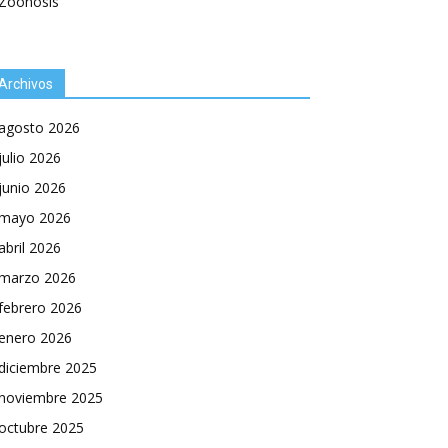
Zoonosis
Archivos
agosto 2026
julio 2026
junio 2026
mayo 2026
abril 2026
marzo 2026
febrero 2026
enero 2026
diciembre 2025
noviembre 2025
octubre 2025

------------------------------------------------------------

▶ **EXERCISE PROMPT**
For the records above, give every line again exactly and skip the pictures.

▶ **REPLY**
Zoonosis
Archivos
agosto 2026
julio 2026
junio 2026
mayo 2026
abril 2026
marzo 2026
febrero 2026
enero 2026
diciembre 2025
noviembre 2025
octubre 2025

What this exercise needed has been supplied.